Irréversible est le second long de Gaspar Noé, séparant le très prolixe et fougueux "Seul contre Tous" du trip visuel monumental "Enter the Void".
Et de façon assez amusante, dans le style, le film de Gaspar Noé s'intègre parfaitement dans l'évolution de l'œuvre du cinéaste. De "Seul contre Tous" il reste l'intention de percuter le spectateur, de le provoquer, de l'enrager et de le faire bondir de sa chaise, et d'Enter the Void on commence à pré-sentir certaines prise de risques stylistiques : la caméra qui vole au dessus des personnages, allant d'une scène à l'autre, le montage inversé, les crédits extrêmement stylisés au début du film, l'utilisation de flashs...

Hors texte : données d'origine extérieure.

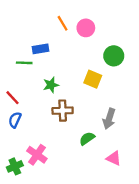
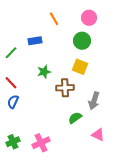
pink circle: (86, 28) -> (89, 18), moved
green circle: (114, 56) -> (82, 41), moved
green line: (24, 63) -> (11, 53), moved, turned -48
brown cross: (63, 111) -> (65, 88), moved
pink cross: (37, 155) -> (41, 143), moved, turned 30

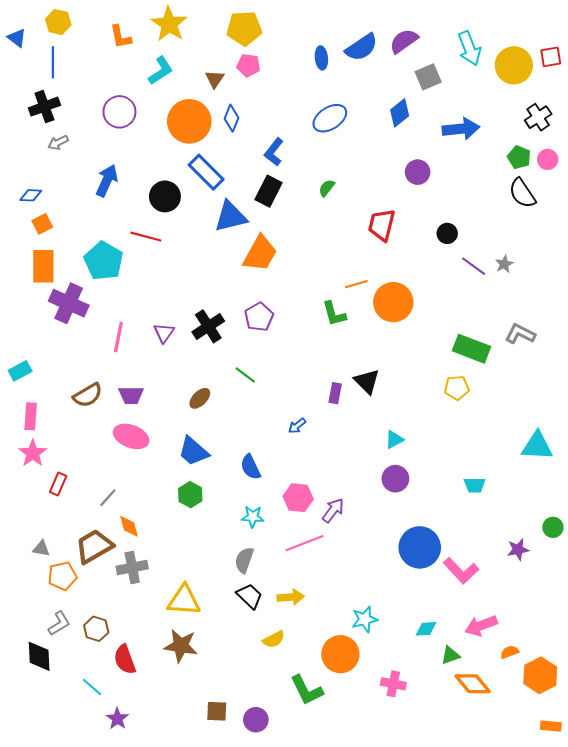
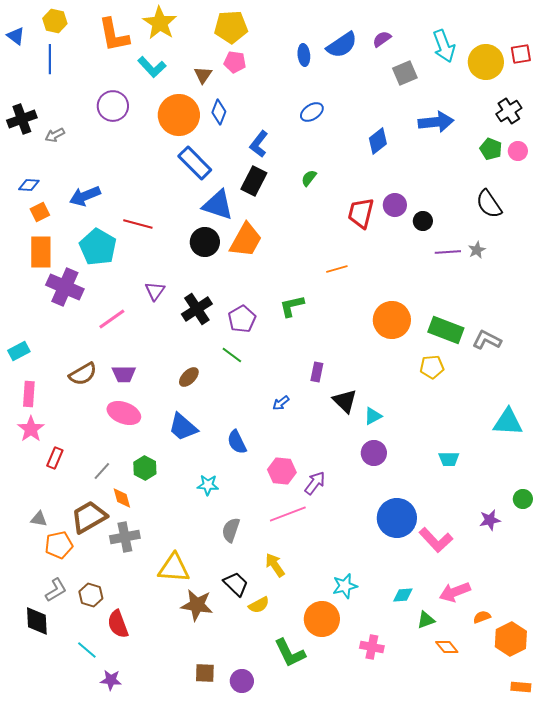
orange L-shape: (121, 37) -> (114, 35), size x1.5
purple semicircle: (404, 41) -> (382, 39), size x0.7
cyan L-shape: (161, 71) -> (152, 67), turned 80
black cross: (44, 107) -> (22, 119), moved
blue diamond: (400, 113) -> (378, 141), moved
blue ellipse: (330, 118) -> (312, 112), size x0.7
purple circle: (418, 172) -> (395, 205), moved
blue arrow: (107, 181) -> (85, 196), moved, turned -136
black semicircle: (522, 193) -> (489, 204), moved
black circle: (165, 196) -> (205, 242), moved
blue triangle: (230, 217) -> (218, 205), turned 32
purple line: (474, 266) -> (448, 252), turned -40
orange circle: (393, 302) -> (392, 320), moved
green L-shape: (334, 314) -> (292, 306), moved, turned 92
purple pentagon: (259, 317) -> (242, 319), moved
purple triangle: (164, 333) -> (155, 291), moved
gray L-shape: (520, 334) -> (487, 340), moved
pink line: (118, 337) -> (112, 319), turned 44
black triangle: (367, 381) -> (345, 401), moved
green hexagon: (190, 495) -> (145, 468), moved
cyan star: (253, 517) -> (208, 485), moved
black trapezoid: (250, 596) -> (236, 584), moved
yellow arrow: (291, 597) -> (275, 565), turned -120
brown star: (181, 646) -> (197, 605), moved
orange diamond: (473, 684) -> (447, 647), size x0.7
purple star: (117, 719) -> (111, 680), turned -30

En ce qui me concerne, le pari du film est à moitié raté : Malgré les mouvements brusque de caméra, la violence et la crudité des scènes, le son à 28 hz en background (provoquant intentionnellement la nausée), je suis resté insensible aux scènes prétendument insoutenables et que l'on m'avait précédemment allègrement "spoilées".
« Si, si, si. On peut parler du sexe. Mais pas avec toi. »
Par contre, j'ai trouvé le film très drôle et défoulant. Les scènes sont d'un cynisme absolu, la fameuse scène de l'extincteur et de l'ensemble du bar gay le "rectum" est hilarante et son issue vraiment bien trouvée (le besoin de violence, venant des tripes, qui, loin de résoudre des problèmes, en crée encore plus : une réminiscence de Seul contre Tous). Au fur et à mesure que les scènes s'enchaînent, un suspense inversé instaure un jeu entre le spectateur et le réal, dont le but est de deviner les évènements causes de ceux auxquels il est en train d'assister : Comment Cassel connaît-il le nom de l'agresseur et de la boîte ? Pourquoi Cassel et Dupontel sont en taxi sans chauffeur ? Qui sont ces deux arabes qui les suivent ? Etc.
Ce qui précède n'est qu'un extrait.